■ Try it ■
Report how many lines below include "Angebote", giving the figure alone.

■ Provided material ■
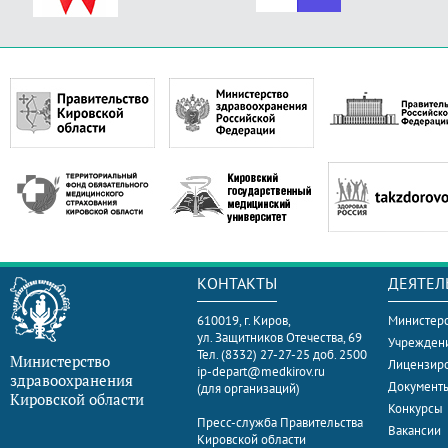
КОНТАКТЫ
ДЕЯТЕЛ
610019, г. Киров,
Министерс
ул. Защитников Отечества, 69
Учрежден
Тел. (8332) 27-27-25 доб. 2500
Министерство
Лицензир
ip-depart@medkirov.ru
здравоохранения
Документ
(для организаций)
Кировской области
Конкурсы
Пресс-служба Правительства
Вакансии
Кировской области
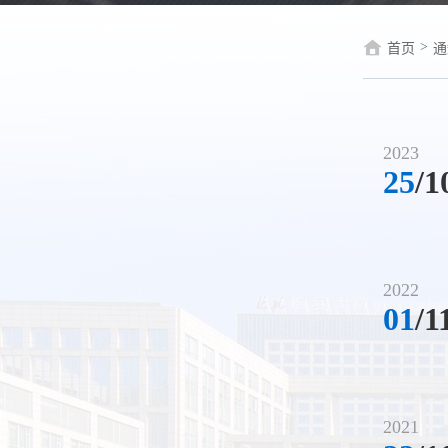
>
首页
通
2023
25
/1
2022
01
/1
2021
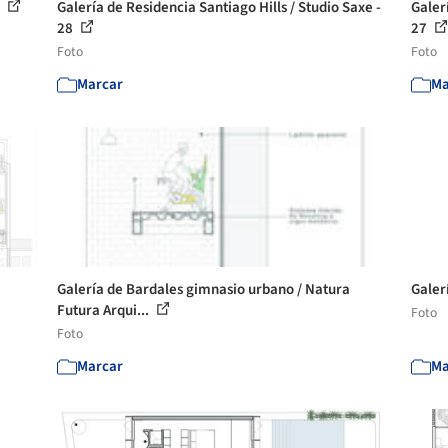
0
Galería de Residencia Santiago Hills / Studio Saxe -
Galer
28
27
Foto
Foto
Marcar
Ma
Galería de Bardales gimnasio urbano / Natura
Galer
Futura Arqui...
Foto
Foto
Marcar
Ma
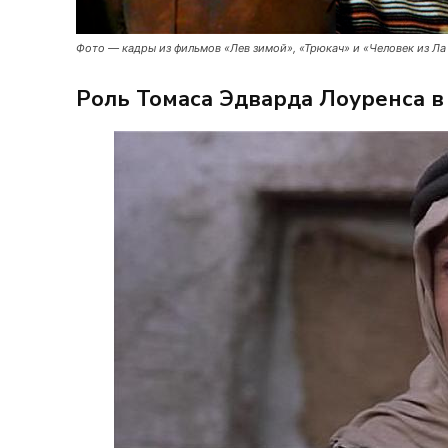
Фото — кадры из фильмов «Лев зимой», «Трюкач» и «Человек из Ла
Роль Томаса Эдварда Лоуренса в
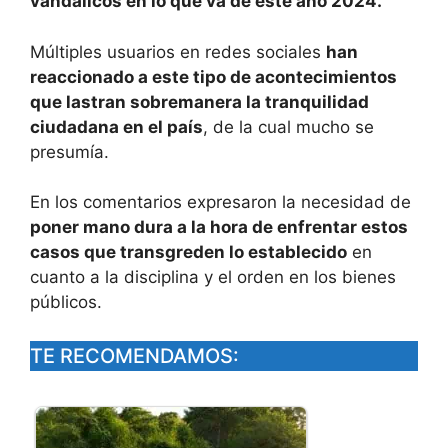
vandálicos en lo que va de este año 2024.
Múltiples usuarios en redes sociales
han
reaccionado a este tipo de acontecimientos
que lastran sobremanera la tranquilidad
ciudadana en el país
, de la cual mucho se
presumía.
En los comentarios expresaron la necesidad de
poner mano dura a la hora de enfrentar estos
casos que transgreden lo establecido
en
cuanto a la disciplina y el orden en los bienes
públicos.
TE RECOMENDAMOS:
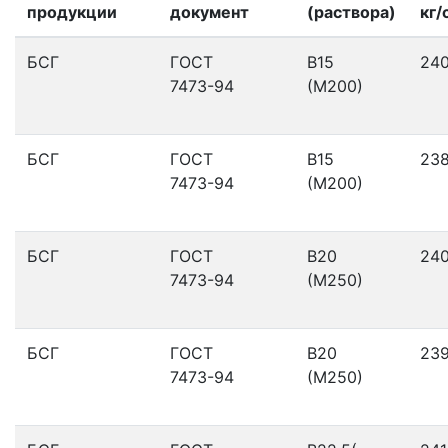
продукции
документ
(раствора)
кг/
БСГ
ГОСТ
В15
24
7473-94
(М200)
БСГ
ГОСТ
В15
23
7473-94
(М200)
БСГ
ГОСТ
В20
24
7473-94
(М250)
БСГ
ГОСТ
В20
23
7473-94
(М250)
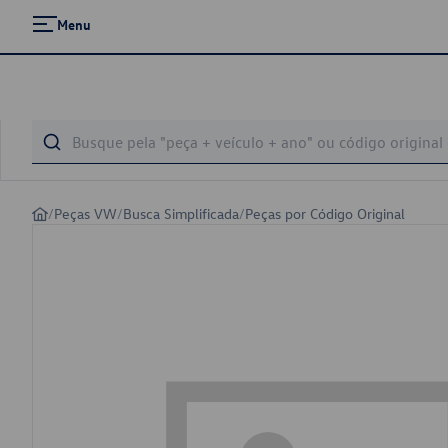
Menu
/
Peças VW
/
Busca Simplificada
/
Peças por Código Original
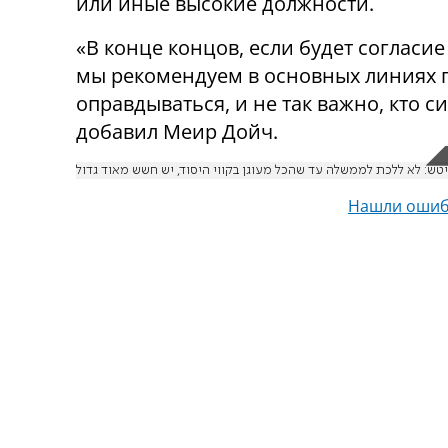
или иные высокие должности.
«В конце концов, если будет согласи
мы рекомендуем в основных линиях п
оправдываться, и не так важно, кто с
добавил Меир Дойч.
טש: לא ללכת לממשלה עד שהכל מעוגן בקווי היסוד, יש חשש מאוד גדול
Нашли ошиб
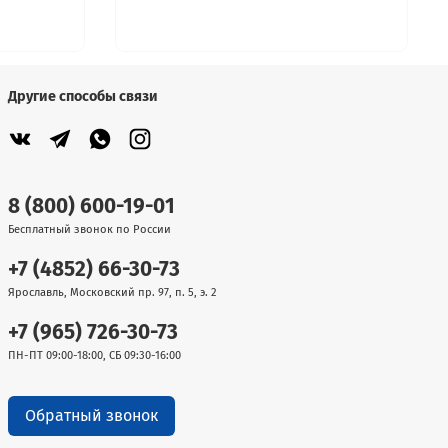
Другие способы связи
8 (800) 600-19-01
Бесплатный звонок по России
+7 (4852) 66-30-73
Ярославль, Московский пр. 97, п. 5, э. 2
+7 (965) 726-30-73
ПН-ПТ 09:00-18:00, СБ 09:30-16:00
Обратный звонок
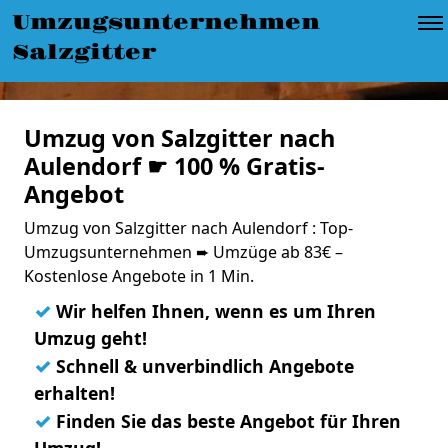
Umzugsunternehmen
Salzgitter
Umzug von Salzgitter nach
Aulendorf ☛ 100 % Gratis-
Angebot
Umzug von Salzgitter nach Aulendorf : Top-
Umzugsunternehmen ➨ Umzüge ab 83€ –
Kostenlose Angebote in 1 Min.
✓
Wir helfen Ihnen, wenn es um Ihren
Umzug geht!
✓
Schnell & unverbindlich Angebote
erhalten!
✓
Finden Sie das beste Angebot für Ihren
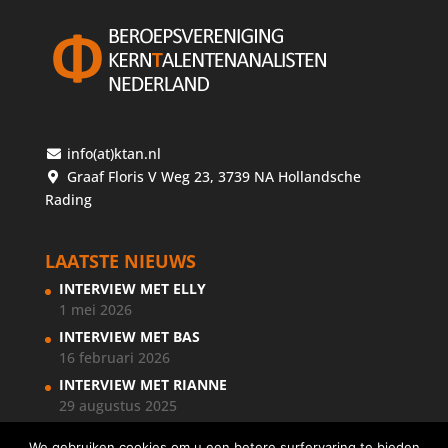
info(at)ktan.nl
Graaf Floris V Weg 23, 3739 NA Hollandsche
Rading
LAATSTE NIEUWS
INTERVIEW MET ELLY
1 mei 2026
INTERVIEW MET BAS
16 februari 2026
INTERVIEW MET RIANNE
29 augustus 2025
We gebruiken cookies om u een betere surfervaring te bieden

■ Reply ■
2